## Task to carry out
Without changing a single character, copy every record below.

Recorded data
##############################

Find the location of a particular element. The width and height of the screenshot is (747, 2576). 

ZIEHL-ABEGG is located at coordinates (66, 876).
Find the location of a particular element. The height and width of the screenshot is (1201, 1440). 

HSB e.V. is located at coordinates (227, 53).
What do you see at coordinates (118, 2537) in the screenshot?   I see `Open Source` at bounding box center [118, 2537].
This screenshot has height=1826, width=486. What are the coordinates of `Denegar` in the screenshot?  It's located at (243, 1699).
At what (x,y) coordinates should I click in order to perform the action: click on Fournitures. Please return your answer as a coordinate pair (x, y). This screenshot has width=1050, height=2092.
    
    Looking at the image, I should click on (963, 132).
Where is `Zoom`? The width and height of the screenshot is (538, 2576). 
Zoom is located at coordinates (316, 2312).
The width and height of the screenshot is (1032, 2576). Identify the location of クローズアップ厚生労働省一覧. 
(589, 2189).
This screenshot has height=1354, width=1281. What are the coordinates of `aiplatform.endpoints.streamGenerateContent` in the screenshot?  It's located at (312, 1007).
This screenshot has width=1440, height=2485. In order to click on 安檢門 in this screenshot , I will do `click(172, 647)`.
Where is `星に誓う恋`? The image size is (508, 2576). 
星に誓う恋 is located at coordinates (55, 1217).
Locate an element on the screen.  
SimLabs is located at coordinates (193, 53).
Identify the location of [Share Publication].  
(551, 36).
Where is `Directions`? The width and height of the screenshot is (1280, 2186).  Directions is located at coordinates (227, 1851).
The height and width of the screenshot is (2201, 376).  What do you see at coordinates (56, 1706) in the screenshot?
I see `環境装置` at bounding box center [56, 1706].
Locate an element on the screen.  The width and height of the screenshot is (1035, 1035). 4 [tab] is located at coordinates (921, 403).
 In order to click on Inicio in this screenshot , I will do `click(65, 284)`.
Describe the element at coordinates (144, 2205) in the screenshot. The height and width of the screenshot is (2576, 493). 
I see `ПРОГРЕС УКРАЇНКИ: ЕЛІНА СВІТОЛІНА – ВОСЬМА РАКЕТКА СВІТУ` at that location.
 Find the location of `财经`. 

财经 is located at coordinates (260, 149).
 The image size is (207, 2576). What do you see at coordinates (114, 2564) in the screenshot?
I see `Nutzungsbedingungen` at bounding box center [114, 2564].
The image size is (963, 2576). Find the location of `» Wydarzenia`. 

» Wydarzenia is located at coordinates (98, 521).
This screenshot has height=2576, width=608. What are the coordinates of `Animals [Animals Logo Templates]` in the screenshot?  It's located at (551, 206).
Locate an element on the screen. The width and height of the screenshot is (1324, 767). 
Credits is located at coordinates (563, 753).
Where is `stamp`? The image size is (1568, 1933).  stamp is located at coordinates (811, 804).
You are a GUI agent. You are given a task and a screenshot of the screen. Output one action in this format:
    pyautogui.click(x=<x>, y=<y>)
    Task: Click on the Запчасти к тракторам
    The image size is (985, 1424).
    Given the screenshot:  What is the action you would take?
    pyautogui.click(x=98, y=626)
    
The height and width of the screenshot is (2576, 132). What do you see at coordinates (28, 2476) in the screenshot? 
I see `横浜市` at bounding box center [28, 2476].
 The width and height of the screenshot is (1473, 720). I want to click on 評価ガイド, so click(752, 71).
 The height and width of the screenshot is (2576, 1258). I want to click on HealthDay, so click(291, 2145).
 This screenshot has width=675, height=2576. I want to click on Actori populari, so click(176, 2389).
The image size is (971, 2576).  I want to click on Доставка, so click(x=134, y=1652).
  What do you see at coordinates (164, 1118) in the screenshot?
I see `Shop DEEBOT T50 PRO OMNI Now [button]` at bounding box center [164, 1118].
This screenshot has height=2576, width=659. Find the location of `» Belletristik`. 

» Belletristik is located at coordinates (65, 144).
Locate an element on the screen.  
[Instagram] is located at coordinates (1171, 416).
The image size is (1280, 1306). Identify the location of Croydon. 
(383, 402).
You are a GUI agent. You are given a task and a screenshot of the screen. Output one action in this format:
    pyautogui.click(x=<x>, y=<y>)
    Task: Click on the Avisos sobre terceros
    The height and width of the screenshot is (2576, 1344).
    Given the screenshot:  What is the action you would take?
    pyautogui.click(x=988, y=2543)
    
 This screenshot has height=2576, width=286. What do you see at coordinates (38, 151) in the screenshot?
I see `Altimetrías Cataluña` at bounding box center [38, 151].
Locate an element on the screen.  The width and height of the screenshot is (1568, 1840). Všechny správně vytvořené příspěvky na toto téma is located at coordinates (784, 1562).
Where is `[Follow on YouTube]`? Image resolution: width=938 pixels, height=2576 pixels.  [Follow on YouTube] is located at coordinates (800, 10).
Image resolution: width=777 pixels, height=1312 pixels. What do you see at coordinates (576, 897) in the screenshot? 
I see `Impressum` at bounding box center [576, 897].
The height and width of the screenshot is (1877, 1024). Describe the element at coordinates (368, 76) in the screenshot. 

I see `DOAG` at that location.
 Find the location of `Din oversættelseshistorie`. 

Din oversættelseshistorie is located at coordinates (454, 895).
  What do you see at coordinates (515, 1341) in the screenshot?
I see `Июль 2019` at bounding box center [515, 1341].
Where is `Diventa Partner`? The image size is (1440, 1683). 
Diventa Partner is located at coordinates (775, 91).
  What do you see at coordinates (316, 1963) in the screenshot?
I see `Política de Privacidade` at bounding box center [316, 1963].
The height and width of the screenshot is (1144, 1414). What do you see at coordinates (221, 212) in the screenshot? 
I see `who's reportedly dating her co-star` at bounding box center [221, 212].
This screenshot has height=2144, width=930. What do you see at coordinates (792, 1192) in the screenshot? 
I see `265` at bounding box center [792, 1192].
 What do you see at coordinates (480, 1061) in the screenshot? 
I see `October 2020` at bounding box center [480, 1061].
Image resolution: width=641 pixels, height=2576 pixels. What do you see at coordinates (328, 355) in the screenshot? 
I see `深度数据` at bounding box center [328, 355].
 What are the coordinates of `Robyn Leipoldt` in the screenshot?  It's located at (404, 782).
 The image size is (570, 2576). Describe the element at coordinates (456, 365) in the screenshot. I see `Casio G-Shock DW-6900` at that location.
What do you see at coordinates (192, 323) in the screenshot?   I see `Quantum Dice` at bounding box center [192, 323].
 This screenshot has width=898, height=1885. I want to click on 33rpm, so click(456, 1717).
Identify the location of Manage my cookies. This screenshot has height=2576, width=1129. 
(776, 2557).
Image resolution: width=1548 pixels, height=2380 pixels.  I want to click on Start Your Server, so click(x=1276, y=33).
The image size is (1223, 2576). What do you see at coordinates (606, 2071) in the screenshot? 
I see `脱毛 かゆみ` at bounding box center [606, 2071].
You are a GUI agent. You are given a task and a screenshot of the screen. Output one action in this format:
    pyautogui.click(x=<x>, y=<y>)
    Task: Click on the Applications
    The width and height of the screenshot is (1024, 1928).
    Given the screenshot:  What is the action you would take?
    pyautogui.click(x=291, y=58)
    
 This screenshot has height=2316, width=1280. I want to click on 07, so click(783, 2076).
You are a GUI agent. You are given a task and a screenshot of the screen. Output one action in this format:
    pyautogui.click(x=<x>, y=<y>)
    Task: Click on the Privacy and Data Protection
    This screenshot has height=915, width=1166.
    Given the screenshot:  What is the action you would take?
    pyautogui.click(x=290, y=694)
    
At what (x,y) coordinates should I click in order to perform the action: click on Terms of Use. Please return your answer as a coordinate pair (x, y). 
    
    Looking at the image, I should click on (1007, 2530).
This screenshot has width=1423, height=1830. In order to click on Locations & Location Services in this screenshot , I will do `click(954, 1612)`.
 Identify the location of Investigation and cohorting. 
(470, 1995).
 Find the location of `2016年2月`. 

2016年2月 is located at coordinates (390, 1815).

##############################

## Answer to this exercise
Find the location of a particular element. The width and height of the screenshot is (747, 2576). 

ZIEHL-ABEGG is located at coordinates (66, 876).
Find the location of a particular element. The height and width of the screenshot is (1201, 1440). 

HSB e.V. is located at coordinates (227, 53).
What do you see at coordinates (118, 2537) in the screenshot?   I see `Open Source` at bounding box center [118, 2537].
This screenshot has height=1826, width=486. What are the coordinates of `Denegar` in the screenshot?  It's located at (243, 1699).
At what (x,y) coordinates should I click in order to perform the action: click on Fournitures. Please return your answer as a coordinate pair (x, y). This screenshot has width=1050, height=2092.
    
    Looking at the image, I should click on (963, 132).
Where is `Zoom`? The width and height of the screenshot is (538, 2576). 
Zoom is located at coordinates (316, 2312).
The width and height of the screenshot is (1032, 2576). Identify the location of クローズアップ厚生労働省一覧. 
(589, 2189).
This screenshot has height=1354, width=1281. What are the coordinates of `aiplatform.endpoints.streamGenerateContent` in the screenshot?  It's located at (312, 1007).
This screenshot has width=1440, height=2485. In order to click on 安檢門 in this screenshot , I will do `click(172, 647)`.
Where is `星に誓う恋`? The image size is (508, 2576). 
星に誓う恋 is located at coordinates (55, 1217).
Locate an element on the screen.  
SimLabs is located at coordinates (193, 53).
Identify the location of [Share Publication].  
(551, 36).
Where is `Directions`? The width and height of the screenshot is (1280, 2186).  Directions is located at coordinates (227, 1851).
The height and width of the screenshot is (2201, 376).  What do you see at coordinates (56, 1706) in the screenshot?
I see `環境装置` at bounding box center [56, 1706].
Locate an element on the screen.  The width and height of the screenshot is (1035, 1035). 4 [tab] is located at coordinates (921, 403).
 In order to click on Inicio in this screenshot , I will do `click(65, 284)`.
Describe the element at coordinates (144, 2205) in the screenshot. The height and width of the screenshot is (2576, 493). 
I see `ПРОГРЕС УКРАЇНКИ: ЕЛІНА СВІТОЛІНА – ВОСЬМА РАКЕТКА СВІТУ` at that location.
 Find the location of `财经`. 

财经 is located at coordinates (260, 149).
 The image size is (207, 2576). What do you see at coordinates (114, 2564) in the screenshot?
I see `Nutzungsbedingungen` at bounding box center [114, 2564].
The image size is (963, 2576). Find the location of `» Wydarzenia`. 

» Wydarzenia is located at coordinates (98, 521).
This screenshot has height=2576, width=608. What are the coordinates of `Animals [Animals Logo Templates]` in the screenshot?  It's located at (551, 206).
Locate an element on the screen. The width and height of the screenshot is (1324, 767). 
Credits is located at coordinates (563, 753).
Where is `stamp`? The image size is (1568, 1933).  stamp is located at coordinates (811, 804).
You are a GUI agent. You are given a task and a screenshot of the screen. Output one action in this format:
    pyautogui.click(x=<x>, y=<y>)
    Task: Click on the Запчасти к тракторам
    The image size is (985, 1424).
    Given the screenshot:  What is the action you would take?
    pyautogui.click(x=98, y=626)
    
The height and width of the screenshot is (2576, 132). What do you see at coordinates (28, 2476) in the screenshot? 
I see `横浜市` at bounding box center [28, 2476].
 The width and height of the screenshot is (1473, 720). I want to click on 評価ガイド, so click(752, 71).
 The height and width of the screenshot is (2576, 1258). I want to click on HealthDay, so click(291, 2145).
 This screenshot has width=675, height=2576. I want to click on Actori populari, so click(176, 2389).
The image size is (971, 2576).  I want to click on Доставка, so click(x=134, y=1652).
  What do you see at coordinates (164, 1118) in the screenshot?
I see `Shop DEEBOT T50 PRO OMNI Now [button]` at bounding box center [164, 1118].
This screenshot has height=2576, width=659. Find the location of `» Belletristik`. 

» Belletristik is located at coordinates (65, 144).
Locate an element on the screen.  
[Instagram] is located at coordinates (1171, 416).
The image size is (1280, 1306). Identify the location of Croydon. 
(383, 402).
You are a GUI agent. You are given a task and a screenshot of the screen. Output one action in this format:
    pyautogui.click(x=<x>, y=<y>)
    Task: Click on the Avisos sobre terceros
    The height and width of the screenshot is (2576, 1344).
    Given the screenshot:  What is the action you would take?
    pyautogui.click(x=988, y=2543)
    
 This screenshot has height=2576, width=286. What do you see at coordinates (38, 151) in the screenshot?
I see `Altimetrías Cataluña` at bounding box center [38, 151].
Locate an element on the screen.  The width and height of the screenshot is (1568, 1840). Všechny správně vytvořené příspěvky na toto téma is located at coordinates (784, 1562).
Where is `[Follow on YouTube]`? Image resolution: width=938 pixels, height=2576 pixels.  [Follow on YouTube] is located at coordinates (800, 10).
Image resolution: width=777 pixels, height=1312 pixels. What do you see at coordinates (576, 897) in the screenshot? 
I see `Impressum` at bounding box center [576, 897].
The height and width of the screenshot is (1877, 1024). Describe the element at coordinates (368, 76) in the screenshot. 

I see `DOAG` at that location.
 Find the location of `Din oversættelseshistorie`. 

Din oversættelseshistorie is located at coordinates (454, 895).
  What do you see at coordinates (515, 1341) in the screenshot?
I see `Июль 2019` at bounding box center [515, 1341].
Where is `Diventa Partner`? The image size is (1440, 1683). 
Diventa Partner is located at coordinates (775, 91).
  What do you see at coordinates (316, 1963) in the screenshot?
I see `Política de Privacidade` at bounding box center [316, 1963].
The height and width of the screenshot is (1144, 1414). What do you see at coordinates (221, 212) in the screenshot? 
I see `who's reportedly dating her co-star` at bounding box center [221, 212].
This screenshot has height=2144, width=930. What do you see at coordinates (792, 1192) in the screenshot? 
I see `265` at bounding box center [792, 1192].
 What do you see at coordinates (480, 1061) in the screenshot? 
I see `October 2020` at bounding box center [480, 1061].
Image resolution: width=641 pixels, height=2576 pixels. What do you see at coordinates (328, 355) in the screenshot? 
I see `深度数据` at bounding box center [328, 355].
 What are the coordinates of `Robyn Leipoldt` in the screenshot?  It's located at (404, 782).
 The image size is (570, 2576). Describe the element at coordinates (456, 365) in the screenshot. I see `Casio G-Shock DW-6900` at that location.
What do you see at coordinates (192, 323) in the screenshot?   I see `Quantum Dice` at bounding box center [192, 323].
 This screenshot has width=898, height=1885. I want to click on 33rpm, so click(456, 1717).
Identify the location of Manage my cookies. This screenshot has height=2576, width=1129. 
(776, 2557).
Image resolution: width=1548 pixels, height=2380 pixels.  I want to click on Start Your Server, so click(x=1276, y=33).
The image size is (1223, 2576). What do you see at coordinates (606, 2071) in the screenshot? 
I see `脱毛 かゆみ` at bounding box center [606, 2071].
You are a GUI agent. You are given a task and a screenshot of the screen. Output one action in this format:
    pyautogui.click(x=<x>, y=<y>)
    Task: Click on the Applications
    The width and height of the screenshot is (1024, 1928).
    Given the screenshot:  What is the action you would take?
    pyautogui.click(x=291, y=58)
    
 This screenshot has height=2316, width=1280. I want to click on 07, so click(783, 2076).
You are a GUI agent. You are given a task and a screenshot of the screen. Output one action in this format:
    pyautogui.click(x=<x>, y=<y>)
    Task: Click on the Privacy and Data Protection
    This screenshot has height=915, width=1166.
    Given the screenshot:  What is the action you would take?
    pyautogui.click(x=290, y=694)
    
At what (x,y) coordinates should I click in order to perform the action: click on Terms of Use. Please return your answer as a coordinate pair (x, y). 
    
    Looking at the image, I should click on (1007, 2530).
This screenshot has width=1423, height=1830. In order to click on Locations & Location Services in this screenshot , I will do `click(954, 1612)`.
 Identify the location of Investigation and cohorting. 
(470, 1995).
 Find the location of `2016年2月`. 

2016年2月 is located at coordinates (390, 1815).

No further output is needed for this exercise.